We have a generic user account "user1" setup on Solaris 8 that is used by an application. I dont want users to telnet/ssh using this account. Instead if they want to gain access, they must su or sudo to this after logging in with their own ID.

My earlier attempts to accomplish this by disabling telnet/ssh for a particular user have gone nowhere, mostly because I dont understand tcp wrappers.

Disable telnet for a particular user

I am looking for more simpler solutions, maybe a script will do this. A script which looks for this PID and kills it. Before killing the session, I would want a message flashed saying do not login with this account, your telnet session will be removed in 10 seconds or so. Ideally, I want this to happen:

User enters correct "user1" credentials and logs in. System flashes messages saying logout and log back with your own account. Telnet/ssh process is killed.

I got the script to kill the telnet session part as below. However, how do I make message flash for those logging in with this account? Also, how do I ensure this script is always running in background? cron every minute will do the trick or is there any other service (daemon?) which always "listens"? How do I set this up?

PID=`ps -ef |grep ssh |grep user1 | awk '{print $2}'`
for i in $PID; do echo "killing telnet session process with PID = $i"; 
sleep 10;
kill -9 $PID;

Any other more elegant solutions you can propose?

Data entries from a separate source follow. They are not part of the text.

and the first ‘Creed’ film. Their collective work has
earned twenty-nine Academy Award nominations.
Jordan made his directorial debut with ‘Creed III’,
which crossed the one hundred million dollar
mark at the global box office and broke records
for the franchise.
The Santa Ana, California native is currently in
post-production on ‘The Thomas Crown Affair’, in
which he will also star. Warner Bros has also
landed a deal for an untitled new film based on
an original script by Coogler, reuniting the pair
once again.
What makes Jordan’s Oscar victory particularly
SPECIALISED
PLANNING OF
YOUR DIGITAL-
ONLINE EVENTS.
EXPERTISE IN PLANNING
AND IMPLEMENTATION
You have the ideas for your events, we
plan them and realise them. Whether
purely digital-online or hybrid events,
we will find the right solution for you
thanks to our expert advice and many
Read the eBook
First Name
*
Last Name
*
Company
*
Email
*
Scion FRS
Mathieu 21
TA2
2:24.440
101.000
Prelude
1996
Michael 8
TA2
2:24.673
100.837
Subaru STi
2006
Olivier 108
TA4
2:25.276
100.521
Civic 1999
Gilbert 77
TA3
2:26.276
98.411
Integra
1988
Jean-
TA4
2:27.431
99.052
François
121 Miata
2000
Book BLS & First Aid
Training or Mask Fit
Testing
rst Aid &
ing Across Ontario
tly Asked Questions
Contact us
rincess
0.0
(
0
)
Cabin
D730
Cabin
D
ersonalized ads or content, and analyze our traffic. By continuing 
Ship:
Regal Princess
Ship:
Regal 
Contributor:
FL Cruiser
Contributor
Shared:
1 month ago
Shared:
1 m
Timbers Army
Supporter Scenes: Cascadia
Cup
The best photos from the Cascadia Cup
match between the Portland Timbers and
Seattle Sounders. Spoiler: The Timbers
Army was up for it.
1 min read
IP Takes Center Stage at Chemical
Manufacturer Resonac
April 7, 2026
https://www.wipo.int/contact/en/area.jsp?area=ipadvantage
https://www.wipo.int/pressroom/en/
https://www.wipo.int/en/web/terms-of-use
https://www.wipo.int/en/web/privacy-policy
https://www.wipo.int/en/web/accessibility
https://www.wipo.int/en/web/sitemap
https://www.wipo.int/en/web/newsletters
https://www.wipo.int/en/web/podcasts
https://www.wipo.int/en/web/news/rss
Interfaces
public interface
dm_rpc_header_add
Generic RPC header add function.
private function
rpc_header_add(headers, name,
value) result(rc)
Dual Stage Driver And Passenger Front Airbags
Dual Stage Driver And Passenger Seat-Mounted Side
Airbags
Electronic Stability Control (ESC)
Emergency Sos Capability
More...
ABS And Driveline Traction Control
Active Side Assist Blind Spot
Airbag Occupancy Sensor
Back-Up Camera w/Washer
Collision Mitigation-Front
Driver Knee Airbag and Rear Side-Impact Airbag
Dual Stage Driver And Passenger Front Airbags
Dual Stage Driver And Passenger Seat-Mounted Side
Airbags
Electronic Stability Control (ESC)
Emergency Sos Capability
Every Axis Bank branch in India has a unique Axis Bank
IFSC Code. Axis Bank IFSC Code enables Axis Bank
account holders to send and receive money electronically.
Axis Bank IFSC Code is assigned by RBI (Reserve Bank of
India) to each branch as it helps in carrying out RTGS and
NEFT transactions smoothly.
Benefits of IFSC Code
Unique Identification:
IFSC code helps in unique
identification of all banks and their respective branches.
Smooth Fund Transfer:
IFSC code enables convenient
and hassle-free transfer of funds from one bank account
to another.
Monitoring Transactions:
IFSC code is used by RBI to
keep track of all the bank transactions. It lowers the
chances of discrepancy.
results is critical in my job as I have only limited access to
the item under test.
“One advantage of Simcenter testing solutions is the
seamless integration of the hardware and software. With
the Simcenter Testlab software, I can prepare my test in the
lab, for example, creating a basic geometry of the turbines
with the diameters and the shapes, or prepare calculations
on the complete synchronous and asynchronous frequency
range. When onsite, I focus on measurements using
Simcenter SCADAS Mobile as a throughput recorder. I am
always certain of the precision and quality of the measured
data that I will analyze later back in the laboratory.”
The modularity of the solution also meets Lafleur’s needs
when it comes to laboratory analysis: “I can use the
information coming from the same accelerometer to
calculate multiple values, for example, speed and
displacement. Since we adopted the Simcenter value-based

Thanks for your time.

Last edited by Scott; 06-17-2010 at 12:50 PM.. Reason: Code tags, please...
# 2  
Old 06-17-2010
Your script is killing SSH sessions, not telnet sessions.

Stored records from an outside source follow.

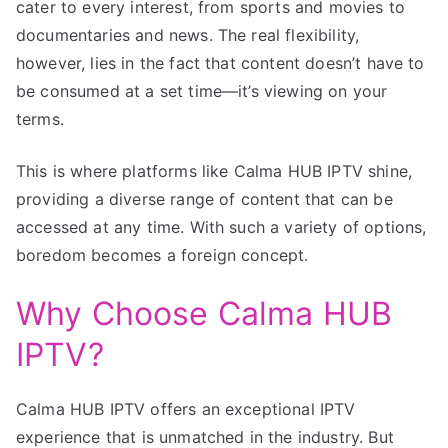
cater to every interest, from sports and movies to
documentaries and news. The real flexibility,
however, lies in the fact that content doesn’t have to
be consumed at a set time—it’s viewing on your
terms.
This is where platforms like Calma HUB IPTV shine,
providing a diverse range of content that can be
accessed at any time. With such a variety of options,
boredom becomes a foreign concept.
Why Choose Calma HUB
IPTV?
Calma HUB IPTV offers an exceptional IPTV
experience that is unmatched in the industry. But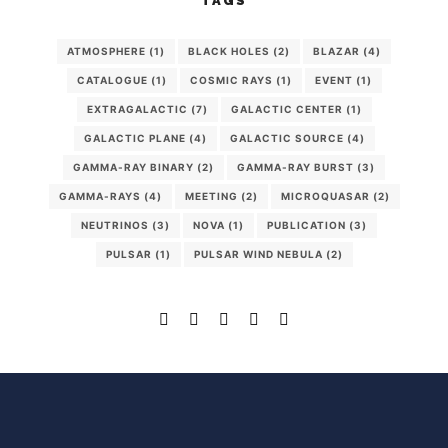
TAGS
ATMOSPHERE
(1)
BLACK HOLES
(2)
BLAZAR
(4)
CATALOGUE
(1)
COSMIC RAYS
(1)
EVENT
(1)
EXTRAGALACTIC
(7)
GALACTIC CENTER
(1)
GALACTIC PLANE
(4)
GALACTIC SOURCE
(4)
GAMMA-RAY BINARY
(2)
GAMMA-RAY BURST
(3)
GAMMA-RAYS
(4)
MEETING
(2)
MICROQUASAR
(2)
NEUTRINOS
(3)
NOVA
(1)
PUBLICATION
(3)
PULSAR
(1)
PULSAR WIND NEBULA
(2)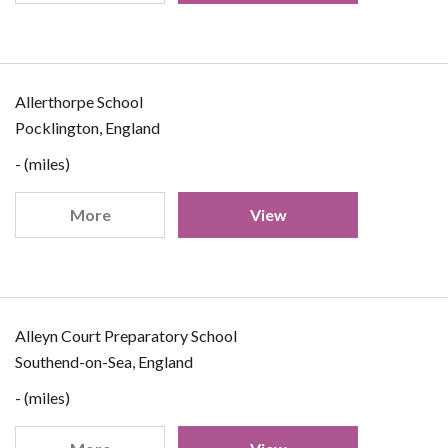
Allerthorpe School
Pocklington, England
- (miles)
More
View
Alleyn Court Preparatory School
Southend-on-Sea, England
- (miles)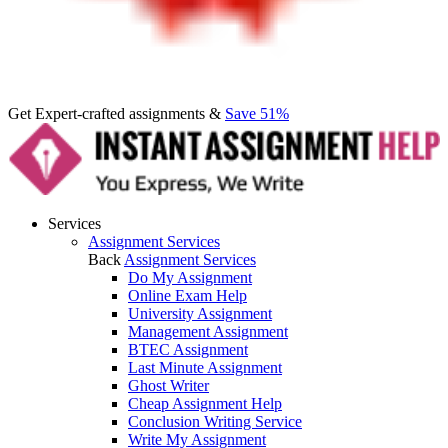
Get Expert-crafted assignments &
Save 51%
Services
Assignment Services
Back
Assignment Services
Do My Assignment
Online Exam Help
University Assignment
Management Assignment
BTEC Assignment
Last Minute Assignment
Ghost Writer
Cheap Assignment Help
Conclusion Writing Service
Write My Assignment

A simpler solution would be to add the following line to sshd_config and restart the daemon.

DenyUsers user1

And check the sshd_config man page, there is an option called "Banner" - (Banner to be printed before authentication starts) Smilie

Last edited by verdepollo; 06-17-2010 at 11:44 AM..
# 3  
Old 06-17-2010
How do I search for telnet sessions? Even if I telnet to this system, ps -ef shows ssh pid but no telnet pid.
# 4  
Old 06-17-2010
You don't have to - just edit your shadow file (assuming you're using files for user accounts) to have something like "*NP*" in the password field.

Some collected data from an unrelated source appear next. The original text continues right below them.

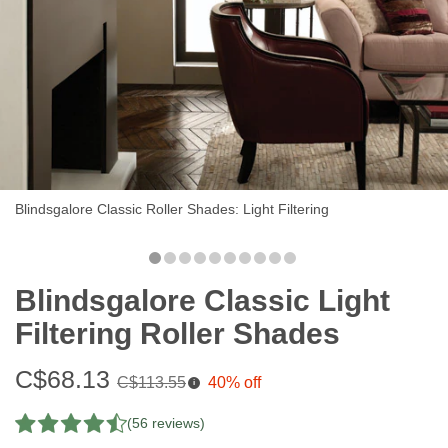
Blindsgalore Classic Roller Shades: Light Filtering
Blindsgalore Classic Light
Filtering Roller Shades
Sale
C$68.13
Original
C$113.55
40% off
i
price:
price:
(56 reviews)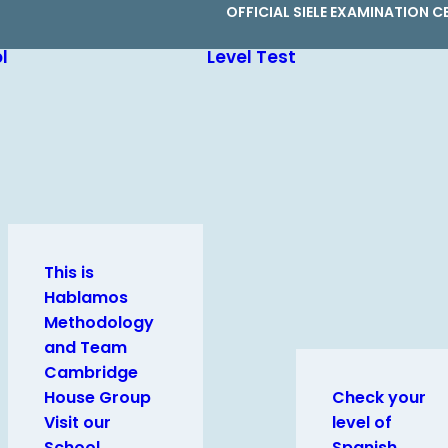
OFFICIAL SIELE EXAMINATION C
l
Level Test
This is
Hablamos
Methodology
and Team
Cambridge
House Group
Check your
Visit our
level of
School
Spanish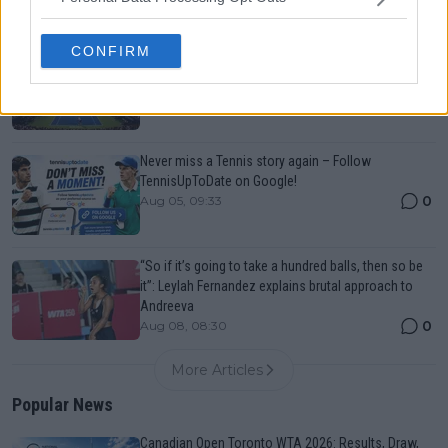
CONFIRM
Canadian Open Montreal ATP: Results, Draw, Entry
List, History, Prize Money and Predictions
0
Aug 08, 04:49
Never miss a Tennis story again – Follow
TennisUpToDate on Google!
0
Aug 05, 09:33
“So if it’s going to take a hundred balls, then so be
it”: Leylah Fernandez explains brutal approach to
Andreeva
0
Aug 08, 08:30
More Articles
Popular News
Canadian Open Toronto WTA 2026: Results, Draw,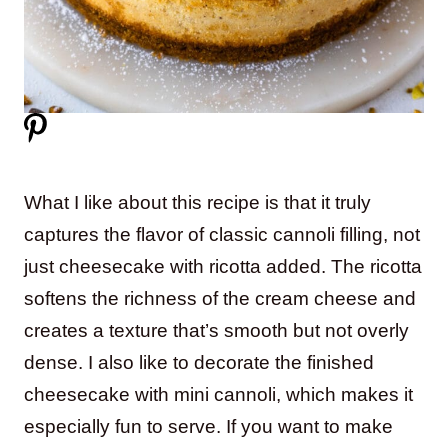
What I like about this recipe is that it truly
captures the flavor of classic cannoli filling, not
just cheesecake with ricotta added. The ricotta
softens the richness of the cream cheese and
creates a texture that’s smooth but not overly
dense. I also like to decorate the finished
cheesecake with mini cannoli, which makes it
especially fun to serve. If you want to make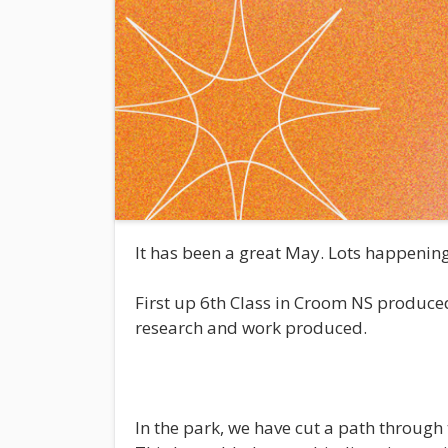
It has been a great May. Lots happenin
First up 6th Class in Croom NS produced 
research and work produced.
In the park, we have cut a path through 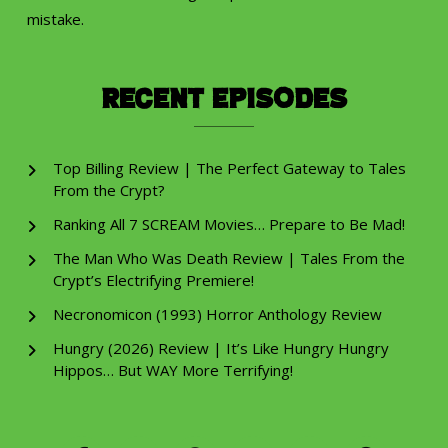
mistake.
Recent Episodes
Top Billing Review | The Perfect Gateway to Tales
From the Crypt?
Ranking All 7 SCREAM Movies… Prepare to Be Mad!
The Man Who Was Death Review | Tales From the
Crypt’s Electrifying Premiere!
Necronomicon (1993) Horror Anthology Review
Hungry (2026) Review | It’s Like Hungry Hungry
Hippos… But WAY More Terrifying!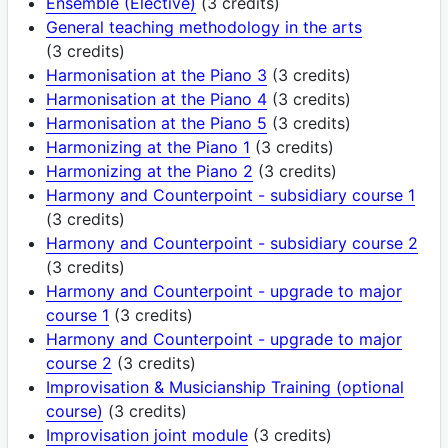
Ensemble (Elective)
(3 credits)
General teaching methodology in the arts
(3 credits)
Harmonisation at the Piano 3
(3 credits)
Harmonisation at the Piano 4
(3 credits)
Harmonisation at the Piano 5
(3 credits)
Harmonizing at the Piano 1
(3 credits)
Harmonizing at the Piano 2
(3 credits)
Harmony and Counterpoint - subsidiary course 1
(3 credits)
Harmony and Counterpoint - subsidiary course 2
(3 credits)
Harmony and Counterpoint - upgrade to major
course 1
(3 credits)
Harmony and Counterpoint - upgrade to major
course 2
(3 credits)
Improvisation & Musicianship Training (optional
course)
(3 credits)
Improvisation joint module
(3 credits)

That would prevent telnet access to the account, making the only way to get to the account would be via sudo (or su as root).

I'm not sure offhand if that would be secure enough, though. Maybe someone else could help with that.
# 5  
Old 06-17-2010
Actually I dont want to disturb password because the another app uses the same account to ftp to this server and changing password would mean changing it in multiple locations...big headache.
# 6  
Old 06-17-2010
Then disable all telnet access and set the DenyUsers SSH property.

And you should probably use scp for the other app anyway. That way you could disable password access to the account.
# 7  
Old 06-17-2010
I dont want to disable all telnet, just this user.